Combining Red Hat OpenShift Virtualization with Hitachi Vantara’s VSP One infrastructure lets customers simplify migration, reduce complexity and accelerate application delivery on a modern hybrid cloud foundation.
“Many partnerships aim to support hybrid cloud, but this one stands out for its depth of integration, seamless workload mobility, and enterprise capabilities,” Escorcio said. “It enables VMs and containers to run side by side on a single platform and includes a pre-validated reference architecture, automated migration tools, and enterprise-grade resilience.”
The solution employs a new jointly developed reference architecture built for high availability on stretched Red Hat OpenShift clusters. Leveraging Hitachi VSP One Block, Global Active Device (GAD) technology, which enables active-active data access across multiple sites and enhanced CSI drivers, the architecture supports disaster avoidance, continuous operations and seamless workload mobility across geographically distributed sites. An optional third-site quorum with Red Hat OpenShift master node support in public cloud or isolated sites enables maximum availability zone resiliency.
“The VM migration toolkit is a key differentiator in this,” Escorcio indicated. “It simplifies and accelerates transitions from legacy platforms, up to nine times faster, while reducing the risk of data loss. The storage offloading feature, powered by VSP One, reduces server load and speeds up cold migrations. The reference architecture ensures high availability and consistent performance.
“This is the first time we’ve combined these technologies in such a comprehensive way,” he stressed. “It enables unified operations with support for stretched clusters and active-active failover, ensuring maximum resilience.”
The new reference architecture built for high availability on stretched Red Hat OpenShift clusters is also a plus, Escorcio said
“This architecture was co-developed by Hitachi Vantara and Red Hat for environments with minimal tolerance for downtime.
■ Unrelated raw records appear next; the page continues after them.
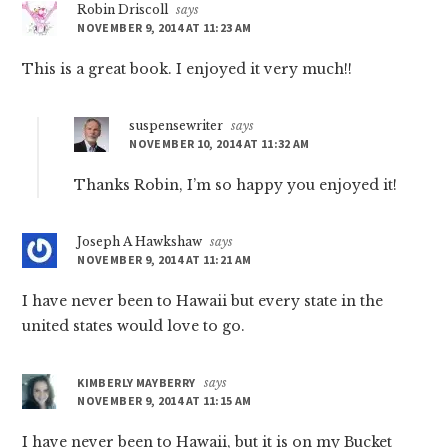
Robin Driscoll
says
NOVEMBER 9, 2014 AT 11:23 AM
This is a great book. I enjoyed it very much!!
suspensewriter
says
NOVEMBER 10, 2014 AT 11:32 AM
Thanks Robin, I’m so happy you enjoyed it!
Joseph A Hawkshaw
says
NOVEMBER 9, 2014 AT 11:21 AM
I have never been to Hawaii but every state in the
united states would love to go.
KIMBERLY MAYBERRY
says
NOVEMBER 9, 2014 AT 11:15 AM
I have never been to Hawaii, but it is on my Bucket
It supports active-active site configurations using Global Active Device (GAD) technology, ensuring zero RPO failover and continuous operations during outages or maintenance.”
Key benefits for organizations modernizing with Red Hat, especially using Red Hat OpenShift Virtualization include reduced Costs and vendor lock-in, because open source virtualization lowers hypervisor costs. Pre-validated design and automated provisioning accelerate application delivery. Enterprise-grade resilience comes from 100% data availability and GAD for multi-site failover. Increased automation and observability come from Integrated tools for consistent policies and secure hybrid operations. Red Hat OpenShift Virtualization also enables VMs and containers to coexist, simplifying modernization.
This announcement represents the latest development in the Hitachi Vantara and Red Hat relationship. Earlier this year, the companies announced an update to the Red Hat OpenShift migration toolkit for virtualization.
“The update introduced storage offloading for cold migrations, powered by VSP One,” Escorcio stated. “It moves the data copy process from servers to the storage layer, reducing migration time and freeing server resources for other workloads.” As a primary driver for the development of this feature, Hitachi Vantara is one of the first to have its offload driver reach technology preview.
Escorcio thinks this relationship will be a good one for channel partners.
“This is a strong channel play for customers who want on-premises control with cloud-like agility,” he said. “It delivers guaranteed data availability, open-source flexibility, and enterprise-grade infrastructure – providing a compelling alternative to hyperscaler lock-in. Many of our partners also sell Red Hat solutions. This alignment strengthens our ecosystem and simplifies adoption for customers, making it easier to deploy and manage hybrid cloud solutions.”